We all know sedentary life isn’t exactly healthy and health experts continuously advise against. But a new study comes to show exactly how it impacts your life span. Experts say sit less to live longer, as their research shows reducing your sitting time to less than three hours a day could increase your life span by two years.
Ask yourself how much time you spend sitting on an average day. Chances are you’re doing it a lot more than you’d think and as a new research suggests, it is costing you more than you believe. Yes, watching TV on your couch counts too. In fact, by reducing your TV time to less than two hours a day, your life span increases by 18 months.
Based on data about health and lifestyle for 167,000 people in the U.S., researchers managed to find out how much time adults spend sitting down.
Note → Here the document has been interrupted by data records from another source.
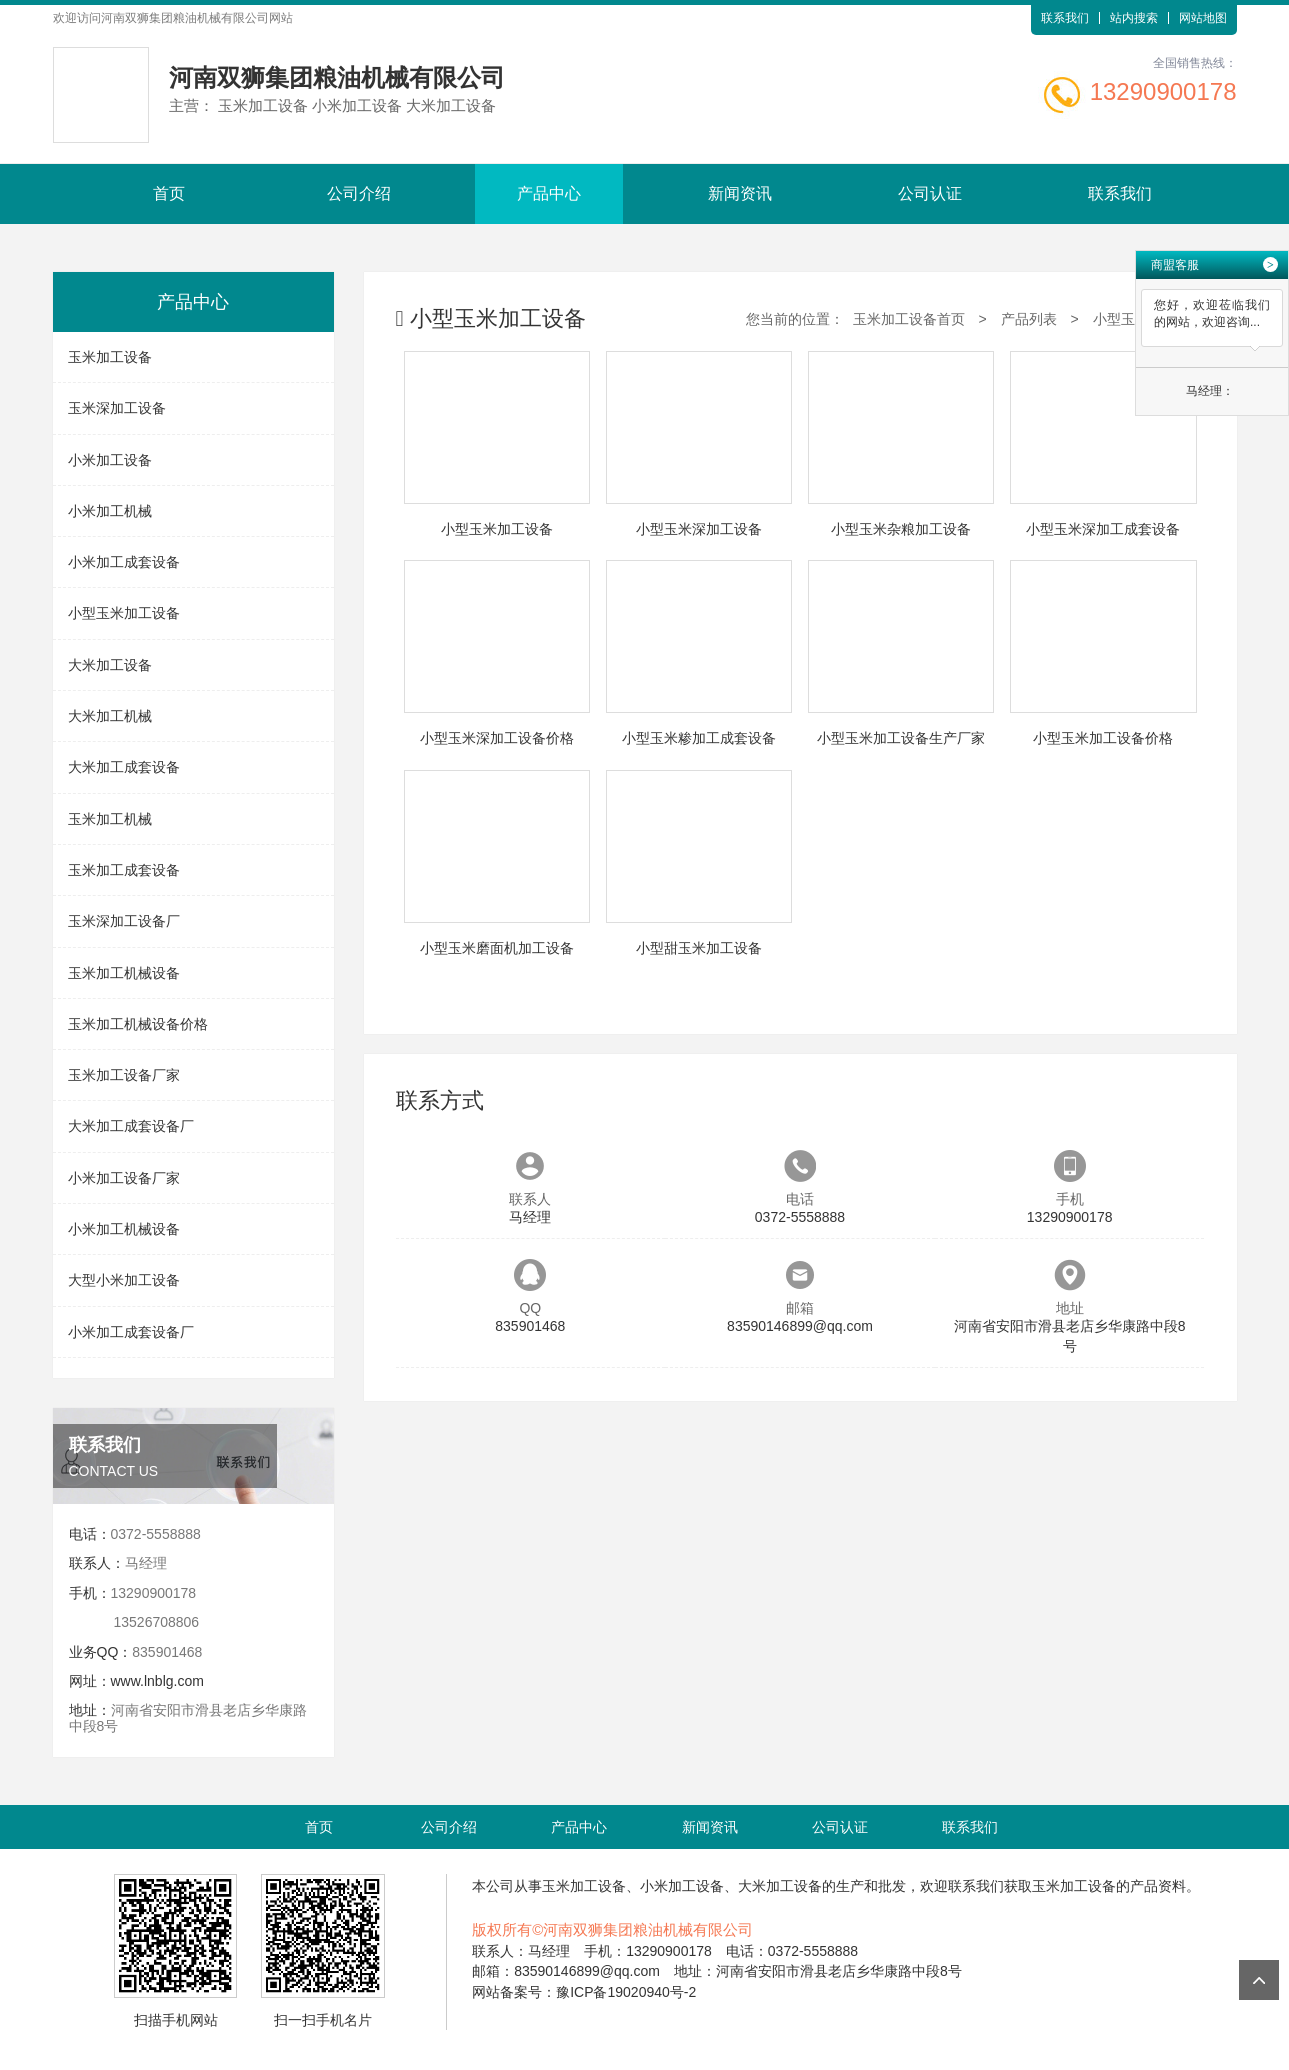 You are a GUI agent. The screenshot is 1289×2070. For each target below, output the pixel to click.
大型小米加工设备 (124, 1280)
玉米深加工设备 (117, 408)
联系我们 (1065, 18)
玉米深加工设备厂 (124, 921)
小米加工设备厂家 (124, 1178)
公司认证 (930, 193)
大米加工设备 (110, 665)
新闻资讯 (740, 193)
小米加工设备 (110, 460)
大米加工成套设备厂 (131, 1126)
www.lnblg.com (157, 1681)
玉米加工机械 (110, 819)
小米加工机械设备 (124, 1229)
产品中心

Health experts have long recommended people to sit less and reduce the time spent watching TV to cut the risk of developing diabetes or even suffering a heart attack.
Dr. Peter Katzmarzyk, lead author of the study, explained: “The results of this study indicate extended sitting time and TV viewing may have the potential to reduce life expectancy”. In fact, the data showed 27 percent of the deaths studied were linked to spending time sitting down. TV viewing was linked to a whopping 19 percent.
Pennington Biomedical Research Center’s Dr. Katzmarzyk said that “adults spend an average of 55 percent of their day engaged in sedentary pursuits”. With that in mind, only “a significant shift in behavior” could prove “improvements in life expectancy” are possible.
But don’t imagine working out while still spending the same amount of time sitting down would help. Katzmarzyk says life expectancy was reduced despite getting exercise. In fact, while for the most of us, sitting down is the ultimate way of relaxing, the research at hand shows it’s a highly dangerous behavior.
“It’s right in the same ballpark as smoking and obesity – sedentary behavior is in the same category. Smoking is still the Number One risk factor, but sitting is catching up” said Dr. Katzmarzyk about early death factors.